The following is from LIFE’s new special edition on James Taylor, available online and at retail outlers:
He could have been any American college student visiting London in 1968, except that James Taylor wasn’t in college. He did have a guitar and he busked in the street for change, which he used to visit a record-your-own-record booth in Soho. There, he spent £8 for 45 minutes of time to record a demo of a song he had written, the one he considered his best. Taylor was 20 years old. The song was called “Something in the Way She Moves.”
In London, he crashed at the flat of a friend named Albie Scott. Another friend—his sometime bandmate Danny (Kootch) Kortchmar—had given Taylor the phone number for Peter Asher, the head of A&R for the Beatles’ new label, Apple Records. Asher, a former pop star as half of the duo Peter and Gordon, had had a number-one hit, “A World Without Love,” written by Paul McCartney. Now he was charged with finding new talent to ride the magnificent silk coattails of the post–Sgt. Pepper Fab Four. The exec agreed to meet with Taylor and listened to a few of his tunes. Then Asher “suggested I come by the office later in the week and play my songs to whichever Beatle was around that day,” Taylor recalled later in his audio memoir, Break Shot, named for the instant in a game of pool when the racked-and-ordered billiard balls are struck and violently scattered to an unknown fate.
In the five-plus decades since his big break, Taylor has been one of the most successful recording artists in the world, and Asher his sometime producer and manager. Fact has calcified into legend over time, but Asher often has said that he stepped into the Beatles’ offices on Baker Street with Taylor on that incredible day in 1968 and shouted: “Is there a Beatle in the house?” As if from a magic lamp, the genies McCartney and George Harrison materialized from behind closed doors, and Taylor was invited to play live with these gods who had the power to grant wishes. As the world’s most popular entertainers, the Beatles, and Apple, had been inundated with demo tapes, most of them appalling. McCartney and Harrison listened to Taylor’s music anyway. “For once, it was someone really great,” McCartney said years later, while inducting Taylor into the Rock & Roll Hall of Fame. “It was this kind of haunting guy who could really play the guitar and really sing beautifully.”

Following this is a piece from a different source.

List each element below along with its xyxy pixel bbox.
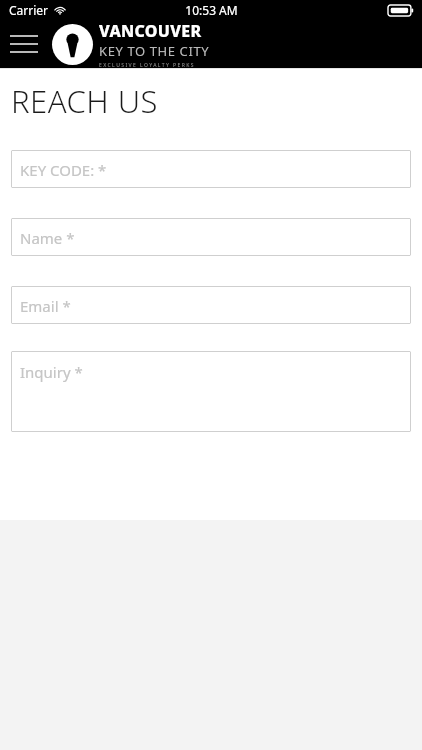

So beautifully, in fact, that Harrison would use the first line of Taylor’s demo for a song of his own: “Something in the way she moves,” Taylor sang to the Beatle that day, to which Harrison would later add “attracts me like no other lover . . .” “Something in the Way She Moves” would become a slow-burning time-release hit for Taylor, and “Something” an instant classic for the Beatles, covered by everyone from Elvis Presley to Frank Sinatra. But it started with Taylor in that record-your-own-record booth in Soho. As he sat in the Apple offices with two of the Beatles, he contemplated his change in circumstances and realized, as he would say many years later, “This is when my life passed through the looking glass.”
That was young James Taylor—long and thin as a switchblade, with a curtain of black hair drawn open on a face that launched a million album covers: blue eyes, blue denim shirt, the brooding gaze of the earnest singer-songwriter familiar from his breakthrough sophomore album, Sweet Baby James. Today, the six-foot-three Taylor remains as tall and lean as he was in his Mud Slide Slim persona of the early ’70s. He’s bald, the legacy of his father, who was shaving his head in the 1950s when only the actor Yul Brynner did so. Taylor smiles often now, a grandfatherly figure in his flat cap. Indeed, Taylor is a grandfather. He is at once a Northerner and a Southerner—“a Northern baby and a Southern child,” as Carly Simon sang when she was his wife.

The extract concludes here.